**Prompt**
The reply should be the records repeated exactly, without any images.

=== Records supplied ===

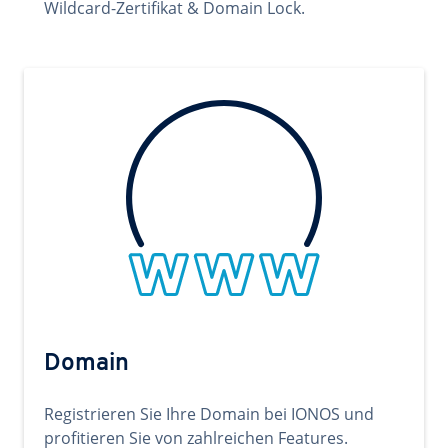
Wildcard-Zertifikat & Domain Lock.
Domain
Registrieren Sie Ihre Domain bei IONOS und
profitieren Sie von zahlreichen Features.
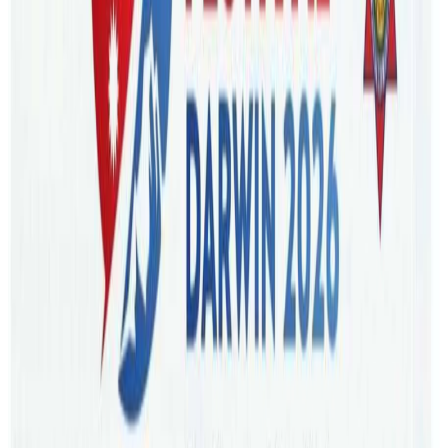
ब्रिजबेन । आगामी मार्च १९ गते शनिबारको दिन एकै पटक अष्ट्रेलियाका
विभिन्न राज्य र शहरहरुमा होली विशेष कार्यक्रम आयोजना हुने भएको
छ । रङको पर्व होली नेपाली र भारतीय समुदायको प्रमुख तीन
चाडमध्येको एक भएकाले दुष्टता विरुद्धको विजयको उत्सवका रुपमा
मनाइने होलीले अष्ट्रेलिया लगायतका नेपाली समूदाय रहेको देशमा
विस्तार पाउँदैआएको हो ।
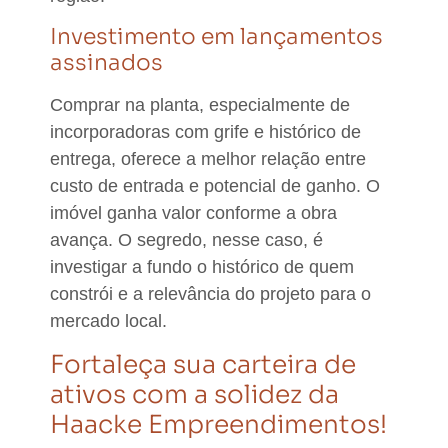
Investimento em lançamentos
assinados
Comprar na planta, especialmente de
incorporadoras com grife e histórico de
entrega, oferece a melhor relação entre
custo de entrada e potencial de ganho.
O
imóvel ganha valor conforme a obra
avança. O segredo, nesse caso, é
investigar a fundo o histórico de quem
constrói e a relevância do projeto para o
mercado local.
Fortaleça sua carteira de
ativos com a solidez da
Haacke Empreendimentos!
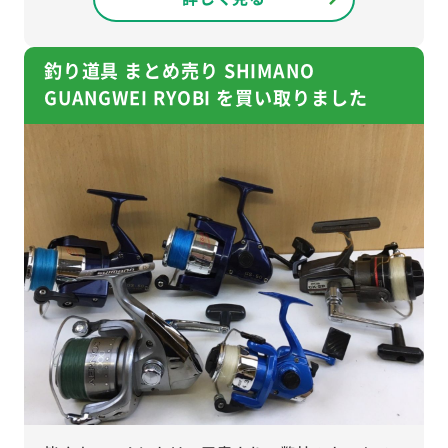
釣り道具 まとめ売り SHIMANO
GUANGWEI RYOBI を買い取りました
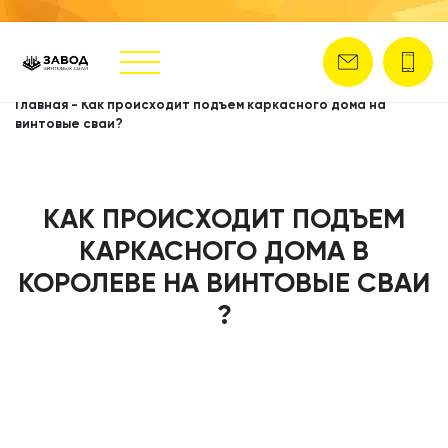
Главная
-
Как происходит подъем каркасного дома на
винтовые сваи?
КАК ПРОИСХОДИТ ПОДЪЕМ
КАРКАСНОГО ДОМА В
КОРОЛЕВЕ НА ВИНТОВЫЕ СВАИ
?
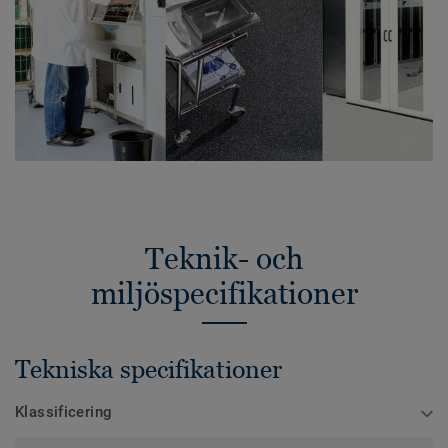
Teknik- och
miljöspecifikationer
Tekniska specifikationer
Klassificering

===

**Answer to this exercise**
Wildcard-Zertifikat & Domain Lock.
Domain
Registrieren Sie Ihre Domain bei IONOS und
profitieren Sie von zahlreichen Features.
ब्रिजबेन । आगामी मार्च १९ गते शनिबारको दिन एकै पटक अष्ट्रेलियाका
विभिन्न राज्य र शहरहरुमा होली विशेष कार्यक्रम आयोजना हुने भएको
छ । रङको पर्व होली नेपाली र भारतीय समुदायको प्रमुख तीन
चाडमध्येको एक भएकाले दुष्टता विरुद्धको विजयको उत्सवका रुपमा
मनाइने होलीले अष्ट्रेलिया लगायतका नेपाली समूदाय रहेको देशमा
विस्तार पाउँदैआएको हो ।
Investimento em lançamentos
assinados
Comprar na planta, especialmente de
incorporadoras com grife e histórico de
entrega, oferece a melhor relação entre
custo de entrada e potencial de ganho.
O
imóvel ganha valor conforme a obra
avança. O segredo, nesse caso, é
investigar a fundo o histórico de quem
constrói e a relevância do projeto para o
mercado local.
Fortaleça sua carteira de
ativos com a solidez da
Haacke Empreendimentos!
釣り道具 まとめ売り SHIMANO
GUANGWEI RYOBI を買い取りました
Главная
-
Как происходит подъем каркасного дома на
винтовые сваи?
КАК ПРОИСХОДИТ ПОДЪЕМ
КАРКАСНОГО ДОМА В
КОРОЛЕВЕ НА ВИНТОВЫЕ СВАИ
?
Teknik- och
miljöspecifikationer
Tekniska specifikationer
Klassificering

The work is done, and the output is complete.